Una sedia, un tavolo e due bottiglie. non c'è bisogno di molte suppellettili ed orpelli sulla scena, quando in essa va il coraggio.
Il coraggio di un artista come Pippo Delbono, che non ha paura di raccontarsi, e lo fa con profonda e arguta ironia, quel tipo di ironia leggera che scaturisce solo dall'aver attraversato un grande dolore. Delbono si narra a tutto tondo ed è insieme voce e corporeità ed immaginazione e sogno. Il suo strumento vocale, perchè la sua è più di una semplice voce ; ci trasmette il senso degli ossimori che caratterizzano la vita umana: sussurri pieni di forza ed urla intessute di fragilità.
E' un racconto a cui non si può restare indifferenti, soprattutto in determinati momenti carichi di pathos, come quando soffia con forza all'interno di una bottiglia, producendo un suono, il suono del dolore che fa vibrare il tuo corpo attraversandoti per poi trasformarsi in una melodia o come quando riproduce una danza che ti arriva dritta al cuore.
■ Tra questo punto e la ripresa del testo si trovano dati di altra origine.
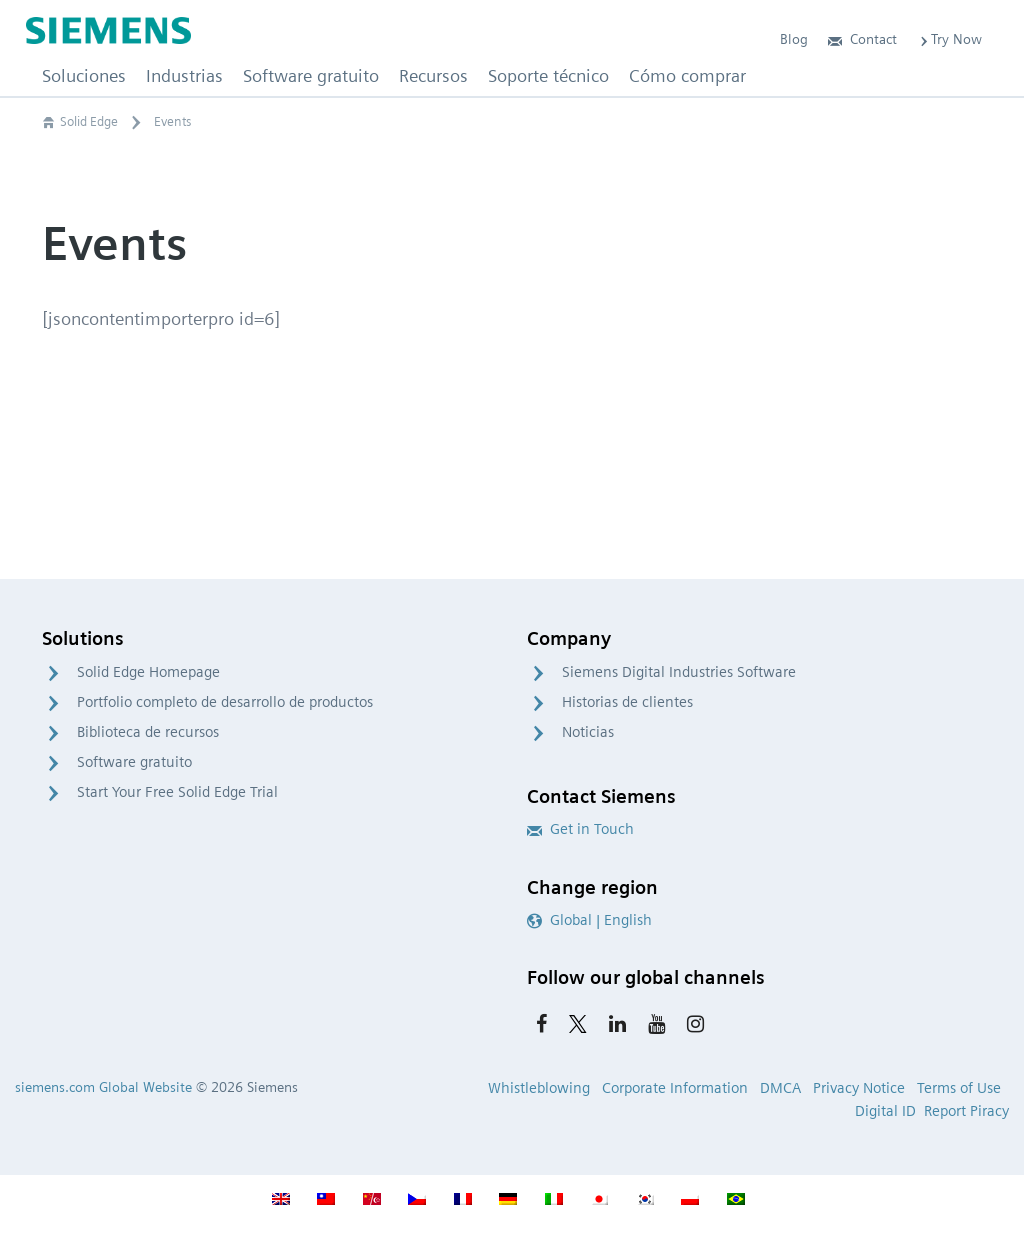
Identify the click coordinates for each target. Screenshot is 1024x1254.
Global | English (589, 920)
Danza nata in un periodo in cui la mobilità del suo corpo era limitata; riprova che in ogni nostro gesto comunicativo non conta l'estensione del movimento , ma la massima espressione che ti consente il dolore.
Quelli di Delbono non sono 'Racconti di Giugno' bensì narrazioni eterne dell'estasi e del tormento dell'animo umano.